I've used UV LEDs a couple of times, and as I recall it I went below 2K with no problems. Possibly as low as 1K. I'd have to open pedals and check to be sure.
There are LED resistor calculators online - Googling that phrase will find you some. For our purposes the numbers needn't be exact, the point is that most LEDs will work at much lower resistances than we'd typically use, they'd just be way too bright. Personally I find 4.7K too bright for most uses and typically use anything from 5.6 to 15K. I test LEDs to see what looks acceptable to me.
UV LEDs are not bright, though. So lower resistance makes them usable for humans. It is possible that they're pumping out invisible-to-humans UV light which is potentially harmful. As in, it can harm your eyes even if you can't see it. I doubt there's much chance the UV will harm your skin any more than a sunny day, but hey, people die of melanomas on a regular basis here in Australia. So I'm a bit wary of using UV LEDs and I wish someone would just make a white LED with a dark purple plastic lens, so we could have genuinely purple LEDs without potentially scarring our retinas.

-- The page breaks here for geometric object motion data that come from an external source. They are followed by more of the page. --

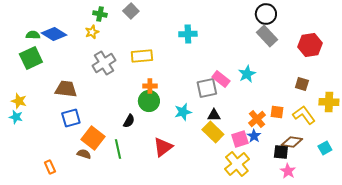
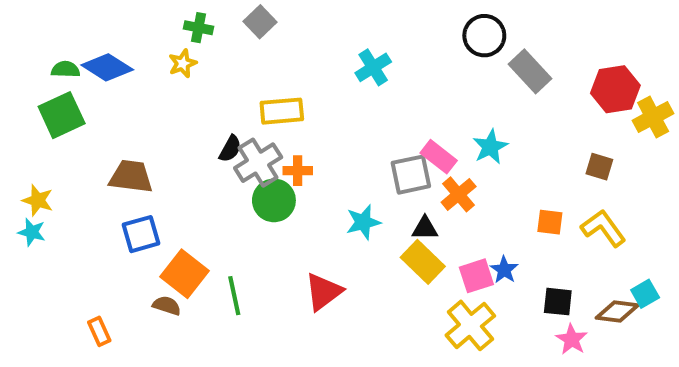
black circle: (266, 14) -> (484, 36), moved
cyan cross: (188, 34) -> (373, 67), turned -30
gray cross: (104, 63) -> (258, 163), moved
green circle: (149, 101) -> (274, 200), moved
yellow cross: (329, 102) -> (653, 117), moved, turned -30
orange cross: (257, 119) -> (459, 194), moved
black semicircle: (129, 121) -> (230, 149), moved
brown diamond: (292, 142) -> (617, 312), moved

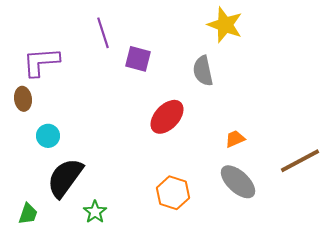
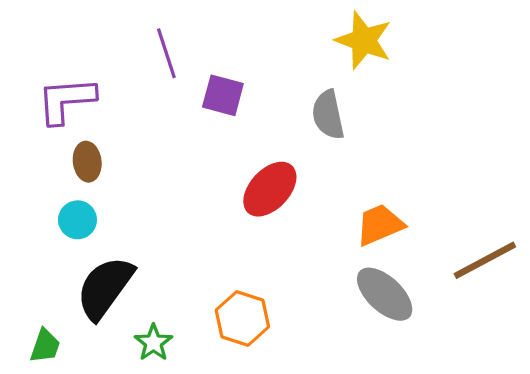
brown ellipse: (23, 99) -> (87, 162), moved
orange trapezoid: (235, 139) -> (380, 225), size x1.5
orange hexagon: (173, 193) -> (242, 318), moved

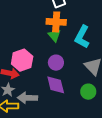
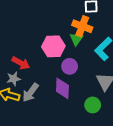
pink hexagon: (22, 60) -> (53, 46), moved
gray arrow: (27, 98) -> (31, 93), turned -72

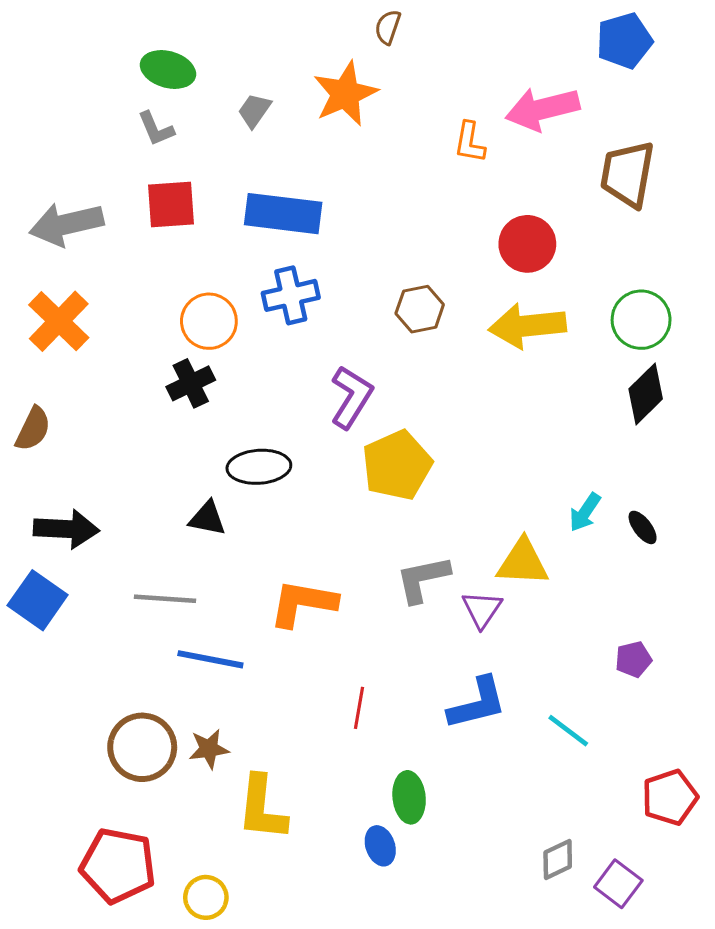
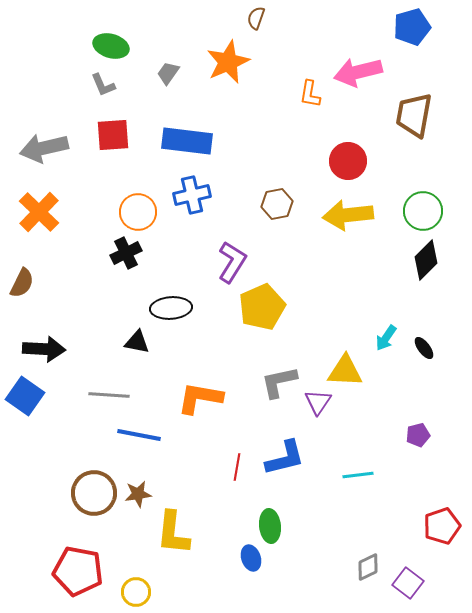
blue L-shape: (477, 703) -> (285, 458), moved
cyan line: (568, 731) -> (358, 475), moved, turned -44

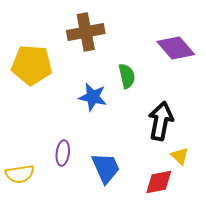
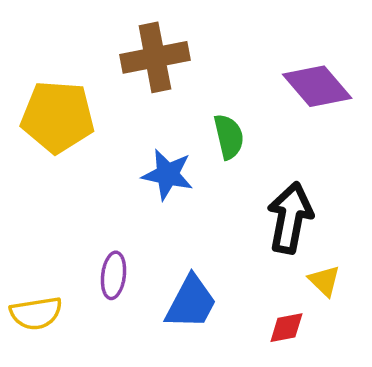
blue trapezoid: (106, 168) -> (191, 302), turned 52
red diamond: (159, 182) -> (286, 328), size x0.7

That's a fair point. I did a bunch of digging (keep in mind, I'm not an expert and this is just simple googling based on potentially unreliable sources - although these people sure seem like they know what they're talking about):
Top answer here
https://electronics.stackexchange.com/questions/123674/are-uv-leds-really-dangerous gives us some guidelines on the maximum safe power, and seems quite cautious in general. So anything over 5mW should be used with eye protection. Using the Tayda UV led in a calculator, at full 20mA the resistor is 275 ohms and output is 0.11W, so 110mW. That's possibly something you should avoid, even though there are other parameters in play which means it's not just 22 times over the safe threshold, mainly that the Tayda LED is actually 410-415nm which isn't actually in the UV range, it's more of blue, but since it's not just a single frequency it's emitting, it's also emitting some UV light - but most of the power will be used for blue visible light.
5mA would mean a 1100 ohm resistor, and 27.5mW. 5mW would mean something like a 6k ohm resistor, so if you want to be absolutely safe, it's best to avoid them completely.

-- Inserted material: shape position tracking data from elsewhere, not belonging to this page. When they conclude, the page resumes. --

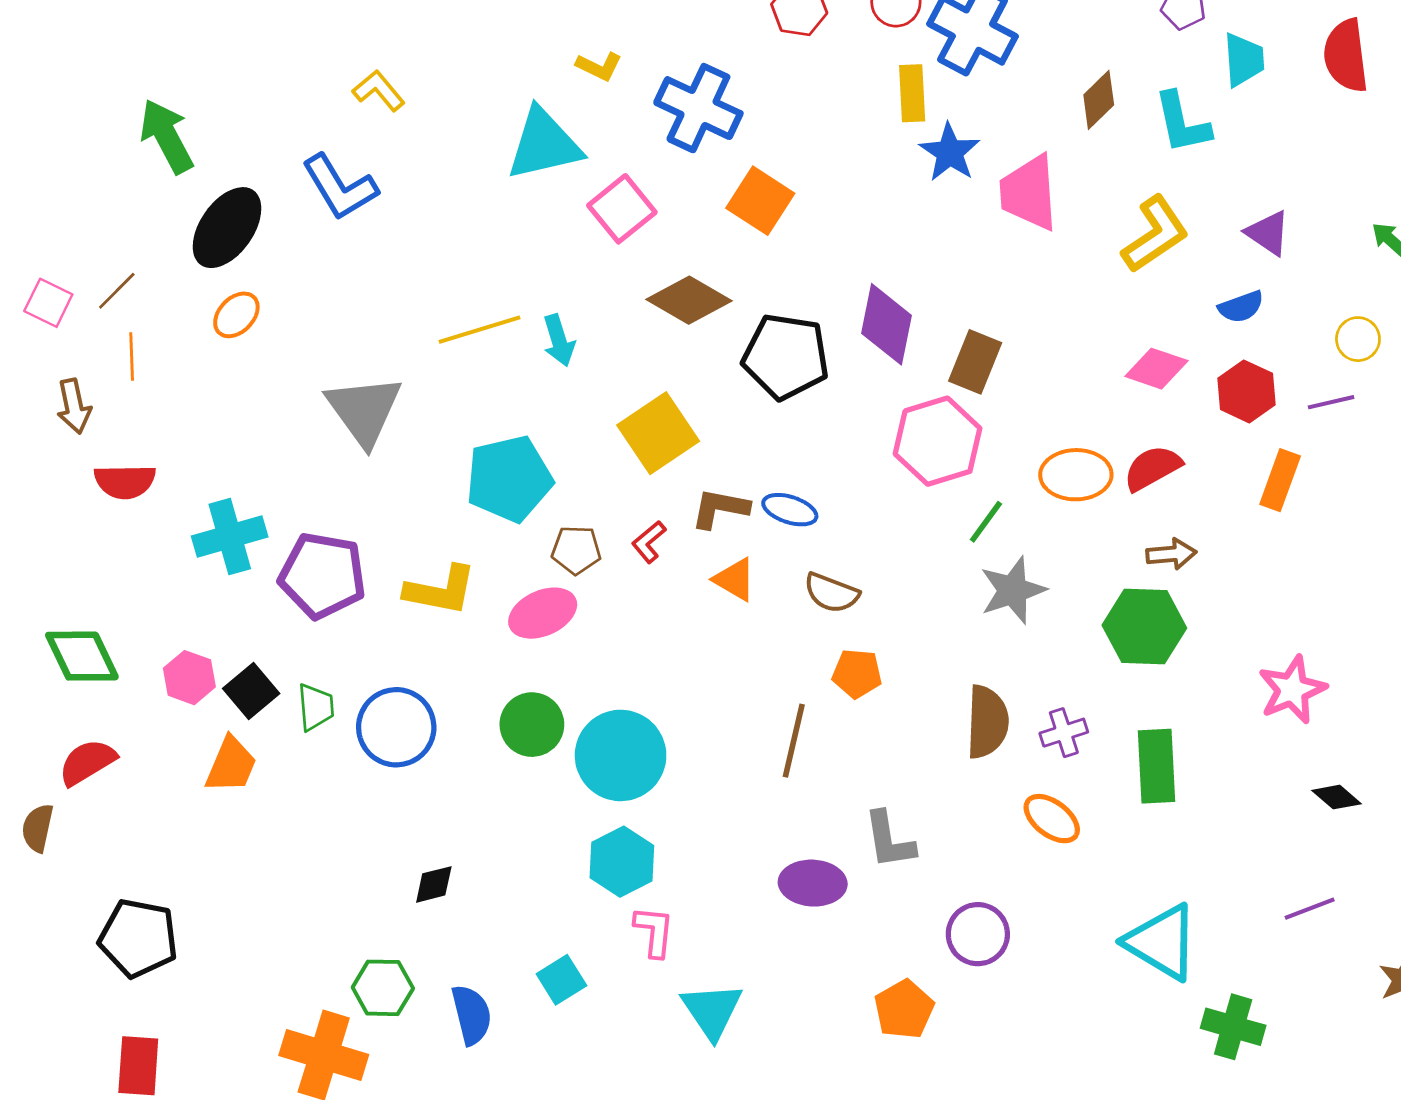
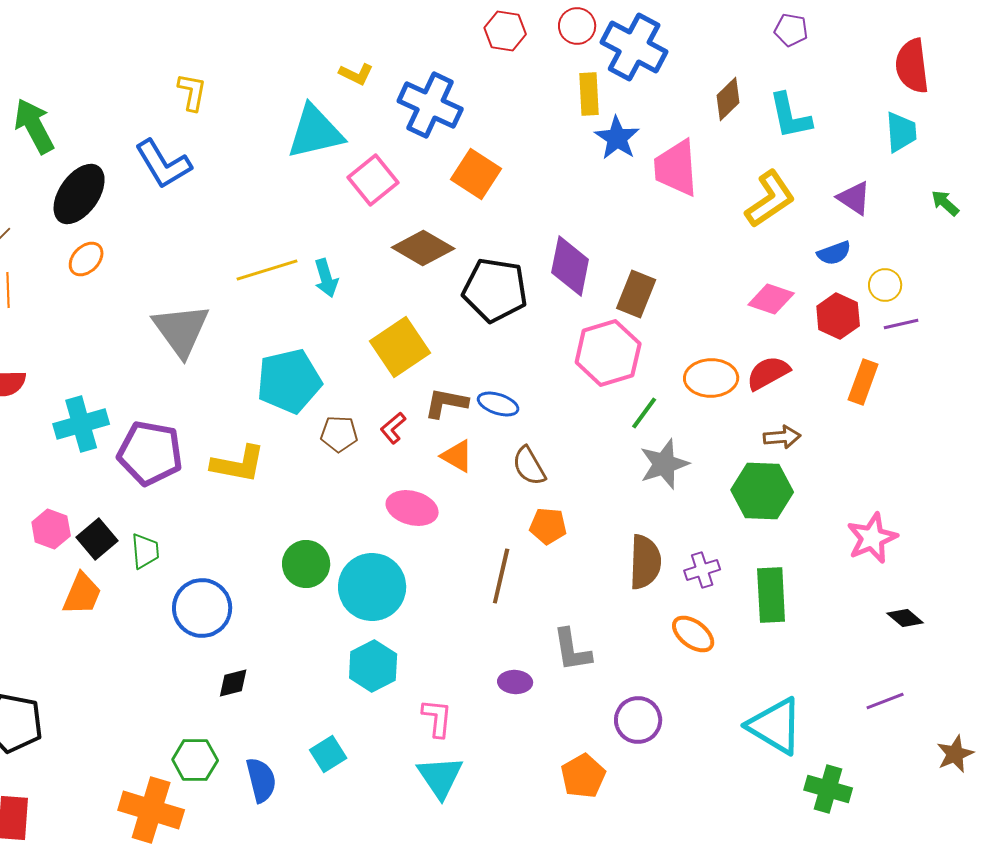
cyan trapezoid: (1244, 60) -> (901, 132), moved
yellow L-shape: (379, 91) -> (192, 92), turned 51
yellow circle: (1358, 339) -> (885, 285), moved
brown semicircle: (831, 593) -> (529, 466), turned 39
pink ellipse: (543, 613) -> (412, 508), moved, turned 39
blue circle: (396, 727) -> (202, 608), moved
purple ellipse: (813, 883) -> (515, 682), size x0.7
pink L-shape: (654, 931) -> (437, 718), moved

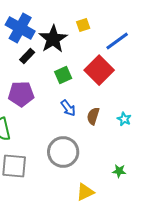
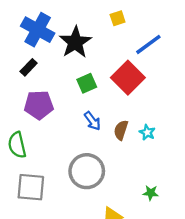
yellow square: (83, 25) -> (118, 18), moved
black rectangle: (27, 56) -> (29, 67), moved
cyan star: (124, 119) -> (147, 132), moved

If you're not so easily scared, here's a longer reply from someone who seems to have studied it a bunch due to causing their wife to burn their eyes with an UV lamp
https://electronics.stackexchange.com/questions/25851/safety-guidelines-for-ultraviolet-leds
But the tl;dr is that UV light damage in eyes is basically "snowblindness", as in your eyes get sore and inflammated, which could lead to temporary blindness due to your eyes literally swelling shut. But probably no permanent damage, unless it was much more powerful or focused than the light that causes snowblindness. So it's pretty reasonable to assume that a LED that mostly doesn't emit UV light anyway (and then there are UV-A, UV-B and UV-C - UV-C is more scary, but again the LED barely gets into UV-A territory which is considered pretty harmless) and emits that rather weakly, plus whatever the diffusion caused by sanding causes, that using them in pedal lights is safe. UV light is also considered harmful because it doesn't cause a blink reflex since you can't see it, but again, if you're emitting visible light, you're probably hitting the blink reflex first before the UV is strong enough to do even any damage.